Meditech - So easy I learned it in one shift, which was great because I only had one shift of orientation at that job. I did not have places for comments. It was almost too simple - I felt like I couldn't properly chart my assessment because of how dumbed-down the charting was. Another place where you'd have to write extensive nursing notes to cover the holes in the charting.

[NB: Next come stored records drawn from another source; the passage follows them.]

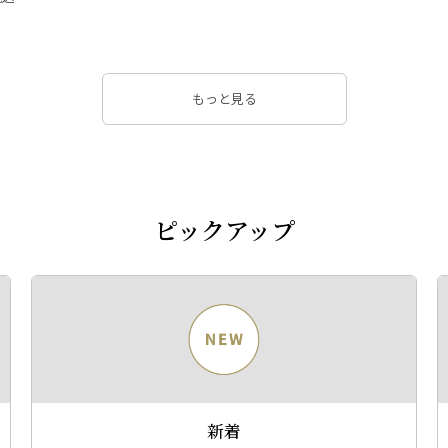
もっと見る
ピックアップ
新着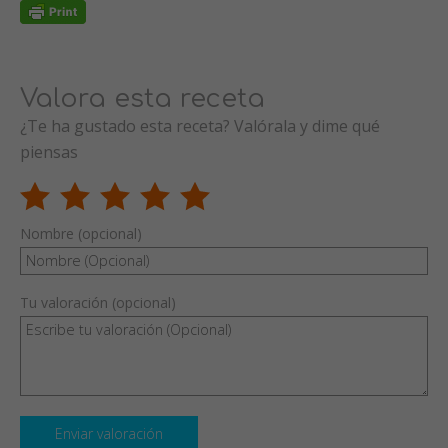
Valora esta receta
¿Te ha gustado esta receta? Valórala y dime qué
piensas
Nombre (opcional)
Tu valoración (opcional)
Enviar valoración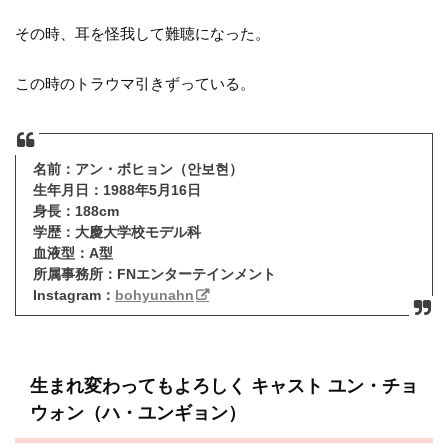
その時、耳を怪我して難聴になった。
この時のトラウマ引きずっている。
名前：アン・ボヒョン（안보현）
生年月日：1988年5月16日
身長：188cm
学歴：大慶大学校モデル科
血液型：A型
所属事務所：FNエンターテインメント
Instagram：
bohyunahn
生まれ変わってもよろしく キャスト
ユン・チョ
ウォン（ハ・ユンギョン）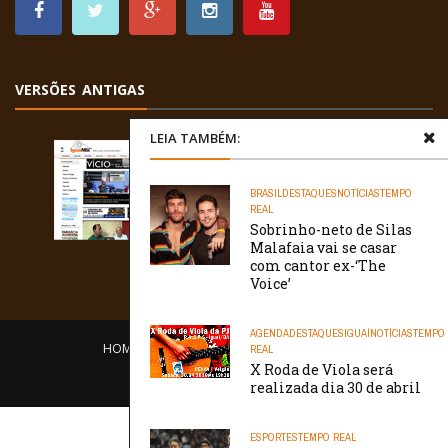
VERSÕES ANTIGAS
LEIA TAMBÉM:
BRASIL
DESTAQUES
NOTÍCIAS
TEMPO
REAL
Sobrinho-neto de Silas
Malafaia vai se casar
com cantor ex-‘The
Voice’
AGENDA
DESTAQUES
IGUAÍ
NOTÍCIAS
TEMPO
HOME
EQUIPE
O PORTAL
CONTATO
REAL
X Roda de Viola será
/// WebtivaHOSTING
realizada dia 30 de abril
ESPORTES
TEMPO REAL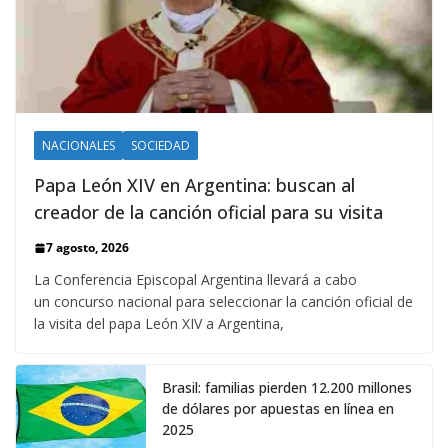
NACIONALES
SOCIEDAD
Papa León XIV en Argentina: buscan al
creador de la canción oficial para su visita
7 agosto, 2026
La Conferencia Episcopal Argentina llevará a cabo
un concurso nacional para seleccionar la canción oficial de
la visita del papa León XIV a Argentina,
Brasil: familias pierden 12.200 millones
de dólares por apuestas en línea en
2025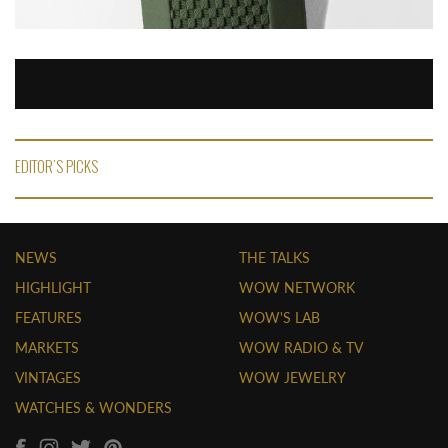
EDITOR'S PICKS
NEWS
THE TALKS
HIGHLIGHT
WOW NETWORK
FEATURES
WOW'S LAB
MARKETS
WOW RADIO & TV
VINTAGES
WOW JEWELRY
WATCHES & WONDERS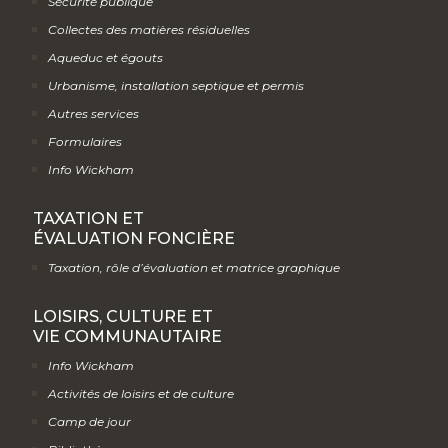
Sécurité publique
Collectes des matières résiduelles
Aqueduc et égouts
Urbanisme, installation septique et permis
Autres services
Formulaires
Info Wickham
TAXATION ET
ÉVALUATION FONCIÈRE
Taxation, rôle d’évaluation et matrice graphique
LOISIRS, CULTURE ET
VIE COMMUNAUTAIRE
Info Wickham
Activités de loisirs et de culture
Camp de jour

And lastly, Cerner - the one I hate the most. Very NOT intuitive at my facility. Med task list... nursing task list... separate things, neither have labs. You have to dig through the orders to find the labs. Labs print through an entirely different computer application, so a good way to find out what labs you have is to open that application, but it only tells you what labs are due a couple of hours in advance. You'd literally have to log on every few hours to see what labs are coming up for each patient. Still less confusing than digging through the orders... especially if you have something like a platelet count ordered q3 days and it was ordered weeks ago... how much counting to do to figure out whether it's the day for a platelet count or not is a pain. Each system is assessed on a different "band" currently - so if you finish charting on neuro, you have to save it before you go to respiratory. Respiratory's most recent column has the current time on it. If you want to chart on respiratory at the same time you charted on neuro, you have to add in a whole new column for the time that you did your neuro assessment as it does not pre-populate. Vitals that are done by machines do not show up in a light gray - you just have to click on a column to get the vitals to pull over. If you took more than one BP an hour, and one BP took at a weird time like 2035, you might have to do a lot of clicking to figure out what time that BP took and get it charted. Faster to just go in the room and look on the monitor to see what time it took than to click around on every column until you find it, by far!

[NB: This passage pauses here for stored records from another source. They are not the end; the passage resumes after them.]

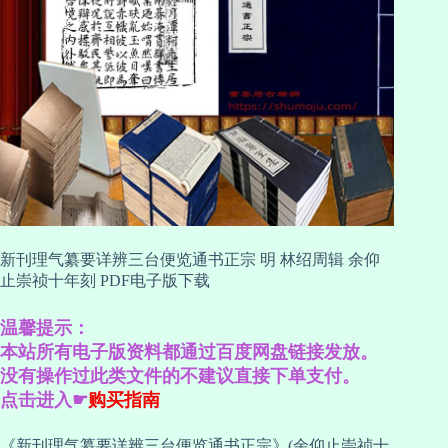
新刊理气纂要详辨三台便览通书正宗 明 林绍周辑 余仰
止崇祯十年刻 PDF电子版下载
温馨提示：
本站所有电子版资料都通过百度网盘链接发放。
没有操作过此类文件的不建议直接下单支付。
点击进入☛
购买指南
《新刊理气纂要详辨三台便览通书正宗》(余仰止崇祯十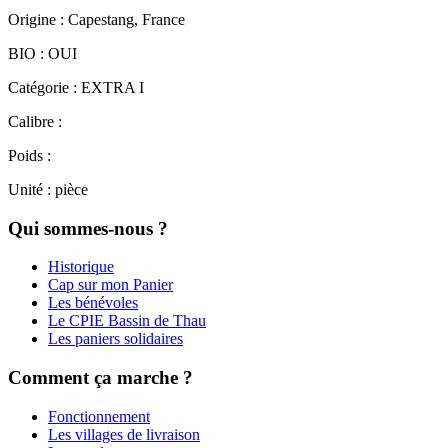
Origine : Capestang, France
BIO : OUI
Catégorie : EXTRA I
Calibre :
Poids :
Unité : pièce
Qui sommes-nous ?
Historique
Cap sur mon Panier
Les bénévoles
Le CPIE Bassin de Thau
Les paniers solidaires
Comment ça marche ?
Fonctionnement
Les villages de livraison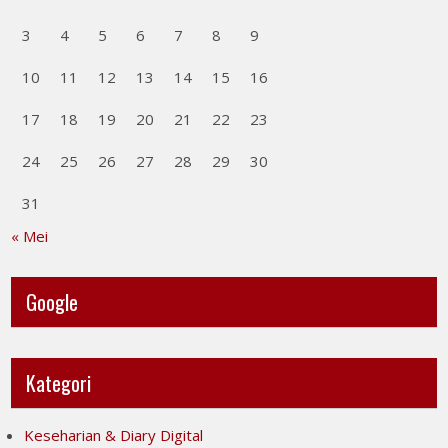
3
4
5
6
7
8
9
10
11
12
13
14
15
16
17
18
19
20
21
22
23
24
25
26
27
28
29
30
31
« Mei
Google
Kategori
Keseharian & Diary Digital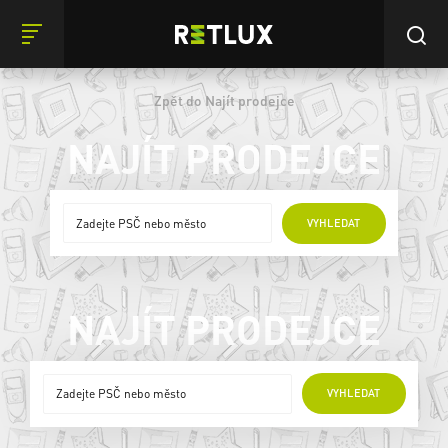
Zpět do Najít prodejce
NAJÍT PRODEJCE
ONLINE PRODEJCI
VYHLEDAT
NAJÍT PRODEJCE
ONLINE PRODEJCI
VYHLEDAT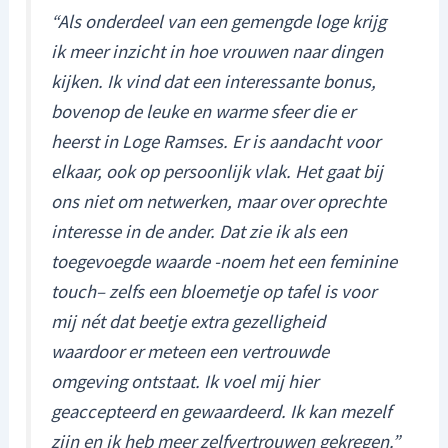
“Als onderdeel van een gemengde loge krijg
ik meer inzicht in hoe vrouwen naar dingen
kijken. Ik vind dat een interessante bonus,
bovenop de leuke en warme sfeer die er
heerst in Loge Ramses. Er is aandacht voor
elkaar, ook op persoonlijk vlak. Het gaat bij
ons niet om netwerken, maar over oprechte
interesse in de ander. Dat zie ik als een
toegevoegde waarde -noem het een
feminine
touch
– zelfs een bloemetje op tafel is voor
mij nét dat beetje extra gezelligheid
waardoor er meteen een vertrouwde
omgeving ontstaat. Ik voel mij hier
geaccepteerd en gewaardeerd. Ik kan mezelf
zijn en ik heb meer zelfvertrouwen gekregen.”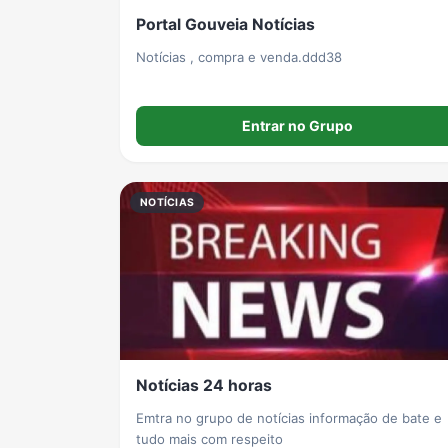
Portal Gouveia Notícias
Notícias , compra e venda.ddd38
Entrar no Grupo
NOTÍCIAS
Notícias 24 horas
Emtra no grupo de notícias informação de bate e
tudo mais com respeito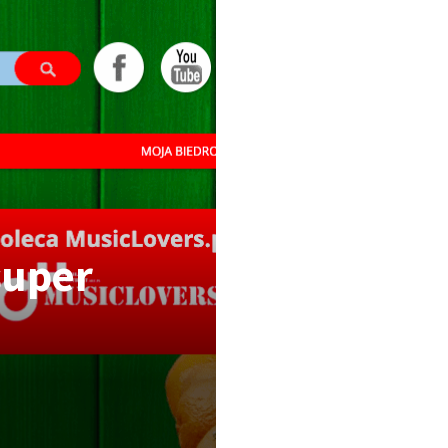
super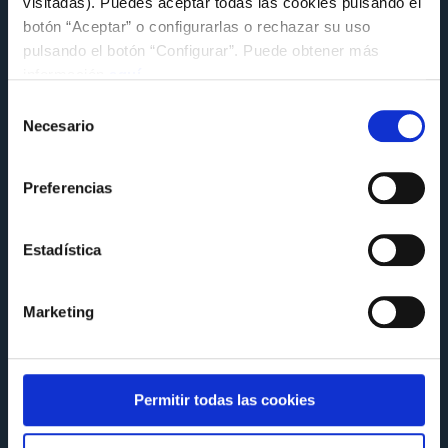
visitadas). Puedes aceptar todas las cookies pulsando el
botón “Aceptar” o configurarlas o rechazar su uso
pulsando el botón “Configurar”. Puede obtener más
información
aquí
.
Selección
Necesario
de
CAMPUS
consentimiento
Campus de verano 2020
Preferencias
Domingo 14 de Junio de 2020 a las 11:45
Estadística
Marketing
Permitir todas las cookies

Obviously, no one that cares about patients is in charge of any of these because even the best of them have many flaws. What's really insidious is how much these companies charge and how many of them there are. By the time a company has poured millions or billions of dollars into Cerner, it's hard to even think about switching to Epic, even if it is easier and results in increased patient safety because there is no ambiguity about when labs are due. It's easier to just throw the nurse under a bus for missing a lab than to make an expensive change to an EMR.

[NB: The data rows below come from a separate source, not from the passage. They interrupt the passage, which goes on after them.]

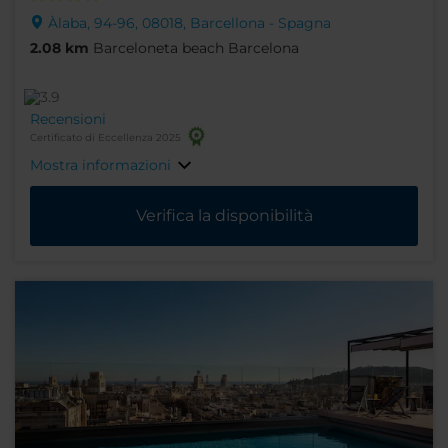
Àlaba, 94-96, 08018, Barcellona - Spagna
2.08 km
Barceloneta beach Barcelona
Recensioni
Certificato di Eccellenza 2025
Mostra informazioni
Verifica la disponibilità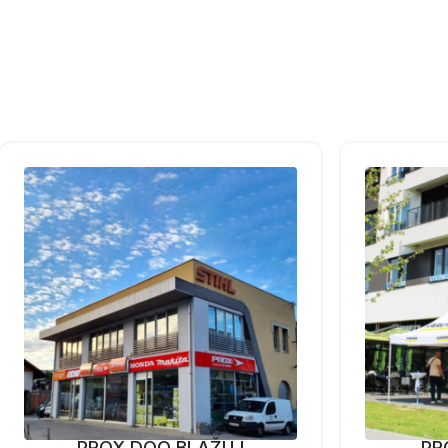
PROX DOO BLAŽUJ
PR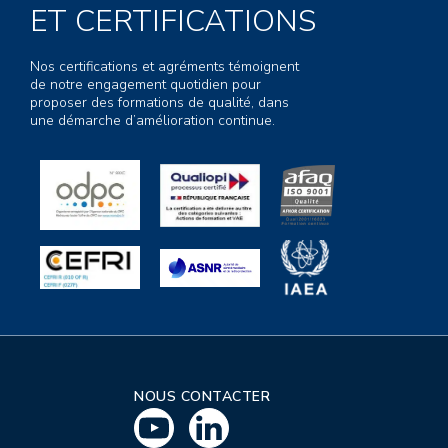
ET CERTIFICATIONS
Nos certifications et agréments témoignent
de notre engagement quotidien pour
proposer des formations de qualité, dans
une démarche d’amélioration continue.
NOUS CONTACTER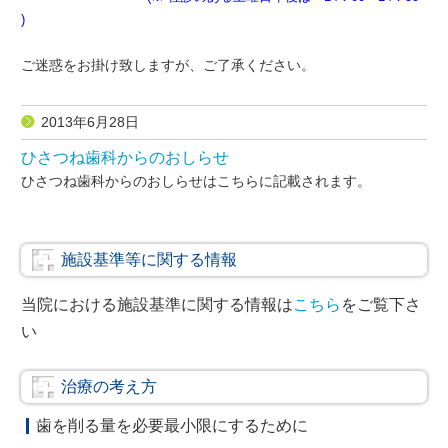
)
ご迷惑をお掛け致しますが、ご了承ください。
2013年6月28日
ひさつね歯科からのおしらせ
ひさつね歯科からのおしらせはこちらに記載されます。
施設基準等に関する情報
当院における施設基準に関する情報は
こちら
をご覧下さ
い
治療の考え方
歯を削る量を必要最小限にするために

If facilities REALLY cared about patients in this country, they'd lobby for one national EMR system. Forget just computer charting - that's not good enough. If every facility had the same EMR and the same standards at comparable levels of care, countless patient lives would be saved because there would be no confusion about learning yet ANOTHER way to chart on the computer. A nurse would only have to learn a system once, which would no doubt contribute to nurses succeeding at their jobs as well.

I think what they do to the older nurses is such b.s. They pick out a few minor mistakes to find an excuse to can them so they can pay an inexperienced new grad less money to makw twice the amount of mistakes that the experienced nurses are making. On my rotation there are a lack of experienced nurses and it shows. It will bite them in the butt in the long run. You don't deserve this and you are not incompetent!!!!!